Linear Quantum Networks

Linear quantum systems are open quantum systems that consist of harmonic bosonic modes with quadratic Hamiltonians and linear couplings to external fields. They are extensively studied in quantum optics, where they can describe systems of optical resonators, beamsplitters, and quadratic optical nonlinearity such as two-mode squeezing.

ABCD (state space)

The 'state' of a linear system in the Heisenberg picture is specified by the time evolved creation and annihilation operators for every mode, which we can collect into the 'state vector' of the system.

\[\bold{a}(t) = \begin{bmatrix} a_1(t) \\ a^\dagger_1(t) \\ \vdots \\ a_m(t) \\ a^\dagger_m(t) \end{bmatrix}\]

This allows us to write the Heisenberg equations of motion for a linear system in vector form,

\[\dot{\bold{a}}(t) = i [H,\bold{a}(t)] = A\bold{a}(t),\]

for some matrix A.

To include inputs and outputs we introduce vectors of 'bath modes,' $\bold{a_{in}}(t)$ and $\bold{a_{out}}(t)$.

Now, the full equations of motion can be written as

\[\begin{align*} \dot{\bold{a}}(t) &= A\bold{a}(t) + B\bold{a_{in}}(t) \\ \bold{a_{out}}(t) &= C\bold{a}(t) + D\bold{a_{in}}(t) \end{align*}\]

Quadrature Operator Basis

Optical Modes

We can also represent the state of the system using quadrature operators, defined by the relations:

\[x = \frac{1}{\sqrt{2}}(a^\dagger + a) \quad \quad p = \frac{i}{\sqrt{2}}(a^\dagger - a)\]

note that for a single mode,

\[\begin{bmatrix} x \\ p \end{bmatrix} = \frac{1}{\sqrt{2}} \begin{pmatrix} 1 & 1\\ -i & i \end{pmatrix} \begin{bmatrix} a \\ a^\dagger \end{bmatrix},\]
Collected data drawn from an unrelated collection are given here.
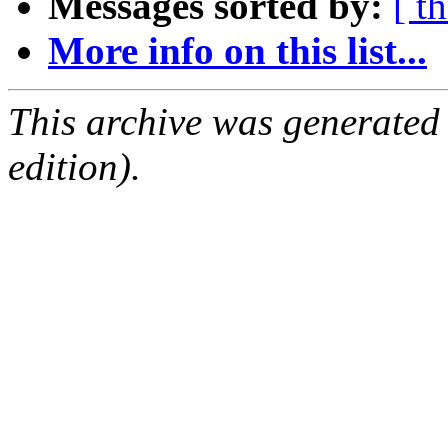
Messages sorted by:
[ t
More info on this list...
This archive was generated
edition).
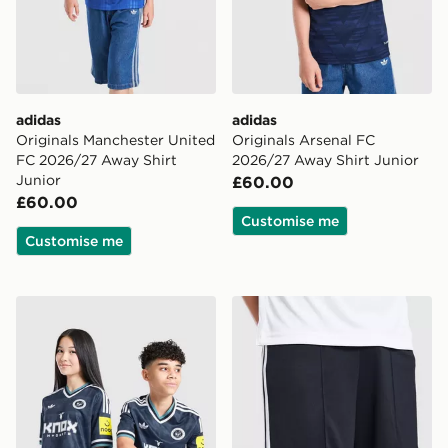
adidas
adidas
Originals Manchester United
Originals Arsenal FC
FC 2026/27 Away Shirt
2026/27 Away Shirt Junior
Junior
£60.00
£60.00
Customise me
Customise me
adidas Newcastle United FC 26/27 Away Jersey Kids
adidas Originals Newcastl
giving the vector relationship

\[\bold{x}(t) = \begin{bmatrix} x_1(t) \\ p_1(t) \\ \vdots \\ x_m(t) \\ p_m(t) \end{bmatrix} = \frac{1}{\sqrt{2}} \begin{pmatrix} 1 & 1 & \cdots & 0 & 0 \\ i & -i & \cdots & 0 & 0 \\ \vdots & \vdots & \ddots & \vdots & \vdots \\ 0 & 0 & \cdots & 1 & 1 \\ 0 & 0 & \cdots & i & -i \end{pmatrix} \begin{bmatrix} a_1(t) \\ a^\dagger_1(t) \\ \vdots \\ a_m(t) \\ a^\dagger_m(t) \end{bmatrix} = T_m \bold{a}(t) .\]
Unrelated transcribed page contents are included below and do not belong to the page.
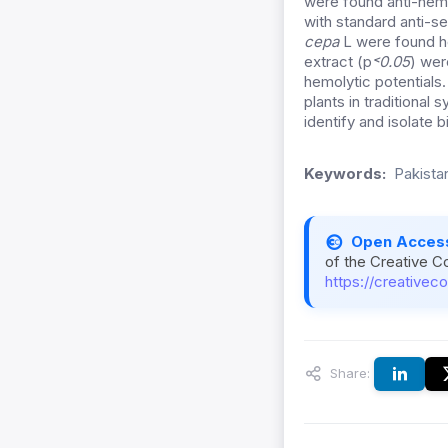
were found anti-hemo
with standard anti-s
cepa
L were found he
extract (p
˂0.05
) wer
hemolytic potentials.
plants in traditional
identify and isolate 
Keywords:
Pakistan
Open Acces
of the Creative C
https://creativec
Share:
Where $T_m = I_m \otimes T$ and we have defined $T$ to be the single mode transformation matrix.

The full equations of motion in the quadrature basis are

\[\begin{align*} \dot{\bold{x}}(t) &= A\bold{x}(t) + B\bold{u}(t) \\ \bold{y}(t) &= C\bold{x}(t) + D\bold{u}(t) \end{align*}\]

Mechanical Modes

The operators $x$ and $p$ have different units for mechanical systems compared to optical quadratures, and thus the transformation from annihilation and creation operators to quadratures takes a slightly different form.
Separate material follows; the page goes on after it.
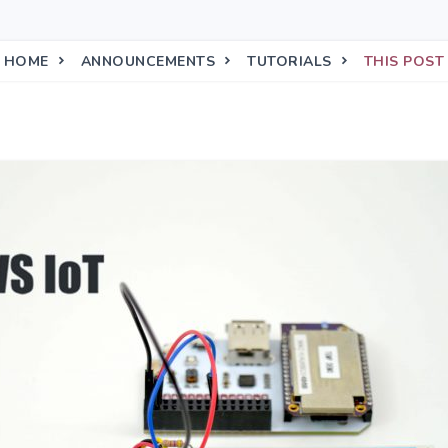
HOME
ANNOUNCEMENTS
TUTORIALS
THIS POST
\[\begin{bmatrix} x \\ p \end{bmatrix} = \frac{1}{\sqrt{2m\omega}} \begin{pmatrix} 1 & 1 \\ -i m \omega & i m \omega \end{pmatrix} \begin{bmatrix} a \\ a^\dagger \end{bmatrix}\]

Named Inputs and Outputs

Our SLH systems have named input and output ports. When dealing with linear systems, we double the number of inputs and outputs by considering annihilation and creation operators or both quadratures separately. When specifying a single quadrature, use the syntax [:in][1].